Class number of $\mathbb{Q}[\sqrt{2}]$

Question

Show that the class number of $\mathbb{Q}[\sqrt{2}]$ is $1$.

We set $M=(2/\pi)^s\sqrt{|d_K|}$ as in the proof of the finiteness of the class group. Since $s=0$, because there are no complex embeddings, and $d_K=8$, we get $M=2\sqrt{2}$. Again, by the proof of the finiteness of the ideal class group, we must find all ideals $I$ in $\mathbb{O}_K$ with norm $n(I)\leq 2\sqrt{2}$. Now, the possible values for the norm of such ideal are $1$ and $2$.

I'm not really convinced of the following:

1. Thus, the prime ideals dividing $I$ such that $n(I)\leq 2\sqrt{2}$ are the prime ideals dividing the ideal $(2)$.

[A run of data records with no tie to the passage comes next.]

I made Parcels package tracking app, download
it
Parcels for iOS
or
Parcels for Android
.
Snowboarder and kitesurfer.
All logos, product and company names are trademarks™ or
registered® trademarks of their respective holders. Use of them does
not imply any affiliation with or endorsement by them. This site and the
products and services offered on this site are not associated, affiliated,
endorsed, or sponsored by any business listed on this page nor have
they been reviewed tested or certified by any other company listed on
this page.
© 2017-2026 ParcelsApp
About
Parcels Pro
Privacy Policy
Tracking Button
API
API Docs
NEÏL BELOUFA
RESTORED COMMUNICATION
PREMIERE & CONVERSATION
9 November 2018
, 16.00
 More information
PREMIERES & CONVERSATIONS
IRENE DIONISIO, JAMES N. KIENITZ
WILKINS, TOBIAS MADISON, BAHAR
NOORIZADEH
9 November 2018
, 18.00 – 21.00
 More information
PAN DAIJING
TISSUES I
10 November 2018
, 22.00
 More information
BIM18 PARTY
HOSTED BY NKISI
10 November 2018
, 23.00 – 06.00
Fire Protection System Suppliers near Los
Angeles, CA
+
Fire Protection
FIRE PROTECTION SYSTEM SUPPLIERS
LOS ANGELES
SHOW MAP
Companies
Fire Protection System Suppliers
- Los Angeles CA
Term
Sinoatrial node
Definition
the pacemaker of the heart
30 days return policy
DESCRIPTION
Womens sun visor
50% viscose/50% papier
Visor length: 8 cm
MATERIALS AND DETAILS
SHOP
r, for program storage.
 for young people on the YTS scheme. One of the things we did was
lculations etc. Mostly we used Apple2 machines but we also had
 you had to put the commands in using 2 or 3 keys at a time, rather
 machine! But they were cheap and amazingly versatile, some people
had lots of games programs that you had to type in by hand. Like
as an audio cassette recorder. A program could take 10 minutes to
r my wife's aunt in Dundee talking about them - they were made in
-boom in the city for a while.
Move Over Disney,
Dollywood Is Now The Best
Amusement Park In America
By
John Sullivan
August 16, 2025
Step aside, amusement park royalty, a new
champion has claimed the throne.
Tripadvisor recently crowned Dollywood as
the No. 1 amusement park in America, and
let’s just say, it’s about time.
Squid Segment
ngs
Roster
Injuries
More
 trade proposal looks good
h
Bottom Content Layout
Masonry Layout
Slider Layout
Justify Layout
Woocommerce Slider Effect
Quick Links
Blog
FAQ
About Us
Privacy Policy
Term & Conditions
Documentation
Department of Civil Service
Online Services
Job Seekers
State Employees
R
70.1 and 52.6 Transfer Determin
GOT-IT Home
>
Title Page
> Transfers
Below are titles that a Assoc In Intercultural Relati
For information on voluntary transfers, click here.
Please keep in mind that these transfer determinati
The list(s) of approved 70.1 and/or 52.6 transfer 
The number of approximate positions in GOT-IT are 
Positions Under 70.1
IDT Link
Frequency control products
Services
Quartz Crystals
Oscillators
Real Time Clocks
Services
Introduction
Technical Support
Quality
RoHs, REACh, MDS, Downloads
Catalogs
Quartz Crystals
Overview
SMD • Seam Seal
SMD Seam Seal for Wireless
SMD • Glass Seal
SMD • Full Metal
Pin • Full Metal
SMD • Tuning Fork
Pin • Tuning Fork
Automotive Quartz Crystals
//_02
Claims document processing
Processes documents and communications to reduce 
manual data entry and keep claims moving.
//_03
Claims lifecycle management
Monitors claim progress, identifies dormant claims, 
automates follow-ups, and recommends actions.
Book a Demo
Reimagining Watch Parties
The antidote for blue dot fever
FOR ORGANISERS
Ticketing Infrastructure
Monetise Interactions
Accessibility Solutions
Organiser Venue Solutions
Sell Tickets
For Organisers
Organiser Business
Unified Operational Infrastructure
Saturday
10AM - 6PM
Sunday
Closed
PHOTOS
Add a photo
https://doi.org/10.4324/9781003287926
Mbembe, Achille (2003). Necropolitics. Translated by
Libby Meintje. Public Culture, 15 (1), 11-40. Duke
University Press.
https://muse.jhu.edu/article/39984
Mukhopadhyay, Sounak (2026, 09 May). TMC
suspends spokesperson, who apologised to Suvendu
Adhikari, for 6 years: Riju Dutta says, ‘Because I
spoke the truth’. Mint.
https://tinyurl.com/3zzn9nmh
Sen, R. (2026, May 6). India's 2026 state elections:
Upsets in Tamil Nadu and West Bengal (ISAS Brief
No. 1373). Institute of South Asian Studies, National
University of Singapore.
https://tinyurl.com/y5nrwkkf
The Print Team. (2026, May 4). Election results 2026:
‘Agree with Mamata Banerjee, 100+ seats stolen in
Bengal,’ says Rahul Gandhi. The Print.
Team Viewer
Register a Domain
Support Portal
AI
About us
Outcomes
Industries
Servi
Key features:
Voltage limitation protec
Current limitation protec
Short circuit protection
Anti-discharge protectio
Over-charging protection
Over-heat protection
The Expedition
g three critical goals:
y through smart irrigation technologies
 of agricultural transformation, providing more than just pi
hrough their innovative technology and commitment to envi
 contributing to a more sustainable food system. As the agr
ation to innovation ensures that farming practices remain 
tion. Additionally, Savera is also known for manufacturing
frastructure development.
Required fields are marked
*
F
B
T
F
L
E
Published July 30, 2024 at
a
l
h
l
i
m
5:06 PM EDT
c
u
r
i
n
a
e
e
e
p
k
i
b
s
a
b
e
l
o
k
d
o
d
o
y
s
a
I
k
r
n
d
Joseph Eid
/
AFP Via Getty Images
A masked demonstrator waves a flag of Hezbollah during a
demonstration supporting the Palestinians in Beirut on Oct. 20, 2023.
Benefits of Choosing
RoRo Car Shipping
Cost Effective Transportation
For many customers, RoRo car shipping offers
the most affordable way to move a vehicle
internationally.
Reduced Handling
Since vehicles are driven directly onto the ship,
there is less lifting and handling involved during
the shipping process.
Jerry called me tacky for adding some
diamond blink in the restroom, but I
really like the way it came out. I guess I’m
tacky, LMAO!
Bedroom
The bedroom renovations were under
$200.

2. But $2=(\sqrt{2})^2$. If we show that $(\sqrt{2})$ is prime, then all prime ideals with norm equal or less than $2\sqrt{2}$ are principal, so each ideal $I$ with $n(I)\leq 2\sqrt{2}$ is principal.

I get the last statement of 2. (if $I=p_1...p_r$ is the prime decomposition of $I$ and all $p_i$ are principal then $I$ is principal), but the rest is still cloudy.

I appreciate any help, and thanks in advance!

Answer 1

Let $K=\Bbb Q(\sqrt{d})$ with squarefree $d$. Then the absolute discriminant is given by $$ |d_K|= \begin{cases} 4d & \text{ for } d\equiv 2,3 \mod 4, \\ d & \text{ for } d\equiv 1 \hspace{0.484cm} \mod 4. \end{cases} $$ The Minkowski bound is given by $$ B_K = \frac{n!}{n^n}\left( \frac{4}{\pi}\right)^s\sqrt{|d_K|}. $$ In the quadratic case we have $n=2$ and $s=0$ for $d>0$, $s=1$ for $d<0$. The Minkowski bound for $\Bbb Q(\sqrt{2})$ is given by $$ B_K=\sqrt{2}<2. $$ Hence the class number is equal to $1$.

Edit: This argument works for $d=-7,-3,-2,-1,2,3,5,13$. The converse is not true, because, say, for $d=-11$ the Minkowski bound is $\frac{2}{\pi}\sqrt{11}>2$, but still this number field has class number $1$.